Automated impact mapping + shared KPI view
Reduction in investigation cycle time
Field Ops, NOC, Product, and Automation
Context
The workflow problem behind the technical problem
Airtel Business serves enterprise customers where network reliability and SLA adherence directly affect customer trust. When a network fault appeared, teams needed to quickly understand whether the issue was isolated or whether it impacted B2B services used by enterprise customers.
The data existed, but it was distributed across tools, teams, and operational definitions.

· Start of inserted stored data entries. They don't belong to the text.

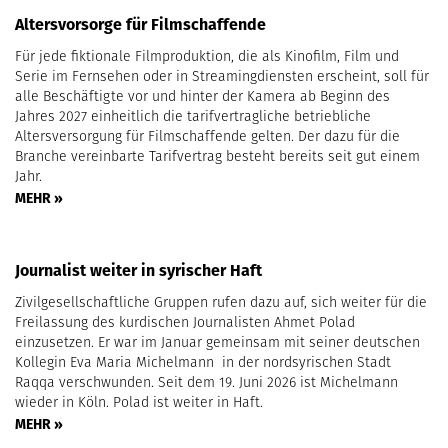
Altersvorsorge für Filmschaffende
Für jede fiktionale Filmproduktion, die als Kinofilm, Film und
Serie im Fernsehen oder in Streamingdiensten erscheint, soll für
alle Beschäftigte vor und hinter der Kamera ab Beginn des
Jahres 2027 einheitlich die tarifvertragliche betriebliche
Altersversorgung für Filmschaffende gelten. Der dazu für die
Branche vereinbarte Tarifvertrag besteht bereits seit gut einem
Jahr.
MEHR »
Journalist weiter in syrischer Haft
Zivilgesellschaftliche Gruppen rufen dazu auf, sich weiter für die
Freilassung des kurdischen Journalisten Ahmet Polad
einzusetzen. Er war im Januar gemeinsam mit seiner deutschen
Kollegin Eva Maria Michelmann in der nordsyrischen Stadt
Raqqa verschwunden. Seit dem 19. Juni 2026 ist Michelmann
wieder in Köln. Polad ist weiter in Haft.
MEHR »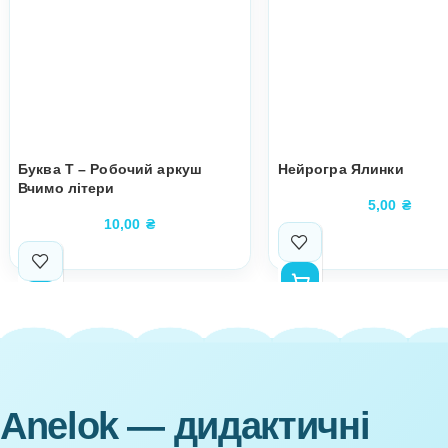
піднесений настрій під час театралізованої діяльності; 
любов до народних казок.
Супутні товари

Analysts had to manually connect fault information with service impact, then coordinate with NOC, Field Ops, Product, and Automation teams before the next action was clear.
Discovery
Before building, I mapped the work
Mapped the existing network fault-to-service impact workflow step by step.

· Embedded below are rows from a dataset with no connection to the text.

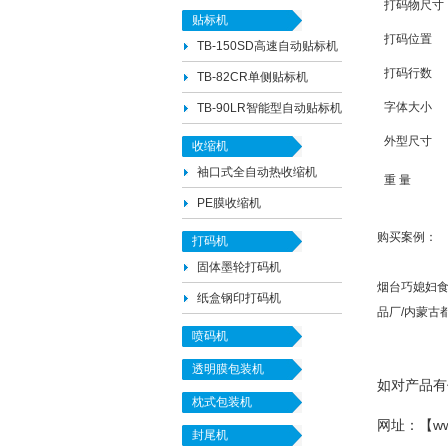
打码物尺寸
贴标机
打码位置
TB-150SD高速自动贴标机
打码行数
TB-82CR单侧贴标机
字体大小
TB-90LR智能型自动贴标机
外型尺寸
收缩机
袖口式全自动热收缩机
重 量
PE膜收缩机
购买案例：
打码机
固体墨轮打码机
烟台巧媳妇食
纸盒钢印打码机
品厂/内蒙古
喷码机
透明膜包装机
如对产品有任
枕式包装机
网址：【
w
封尾机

Identified where analysts spent the most time during each investigation.
Studied 3 months of historical incident data to estimate the opportunity.
Aligned stakeholders on what "impact," SLA risk, and priority meant.
Separated repeatable automation work from judgment-heavy exceptions.
MVP Requirements
What the product needed to do
Correlate network fault data with impacted B2B services automatically.
Reduce investigation time below 60 minutes for the core workflow.
Support multi-vendor network complexity across 4+ router vendors.
Expose a reliable output that analysts could validate quickly.
Feed SLA dashboards with threshold logic for proactive regression detection.
Create shared OPeX metrics definitions for cross-functional reviews.
Solution
An internal decision-support product for fault analysis
I designed and built a network impact and fault analysis automation system that connected fault data, service impact mapping, KPI definitions, and SLA dashboard logic.
The system used Python, Selenium, REST API design, subprocess workflows with PuTTY for multi-vendor router queries, and Tableau dashboards to make investigation faster and more repeatable while preserving analyst validation at every step.
Tradeoffs
What I deliberately did not overbuild
Automate safely before broadly
Incorrect impact mapping could create operational confusion, so the MVP prioritized accuracy, validation, and analyst trust over full automation.
Workflow clarity before AI
AI augmentation was a clear opportunity, but clean workflow mapping and KPI alignment had to come before intelligent recommendations.
Decision output before technical completeness
The product had to help NOC and Field Ops make faster decisions — not simply expose more technical data in a new format.
Impact
What changed after launch
Investigation time dropped from 3–5 hours to 29 minutes (90%+ efficiency gain).
Teams gained a shared operational KPI view for recurring cross-functional reviews.
Two critical SLA breach patterns were identified before customer escalation.
Next Iteration
How I would evolve the product
Phase 1: Adoption Analytics
Track usage, manual overrides, and the points where analysts still need extra context.
Phase 2: Confidence Scoring
Show confidence levels for fault-to-service mapping so teams can separate clear cases from ambiguous ones.
Phase 3: AI-Assisted Triage
Use historical incident patterns to recommend likely root causes, escalation paths, and next-best actions.
Phase 4: Workflow Integration
Move alerts and summaries into the tools NOC and Field Ops already use every day.
Interview Pitch
From messy workflow to measurable outcome
This case study shows the product work I enjoy most: understand the user, define the problem, align stakeholders, ship the smallest useful system, and measure whether decisions got faster.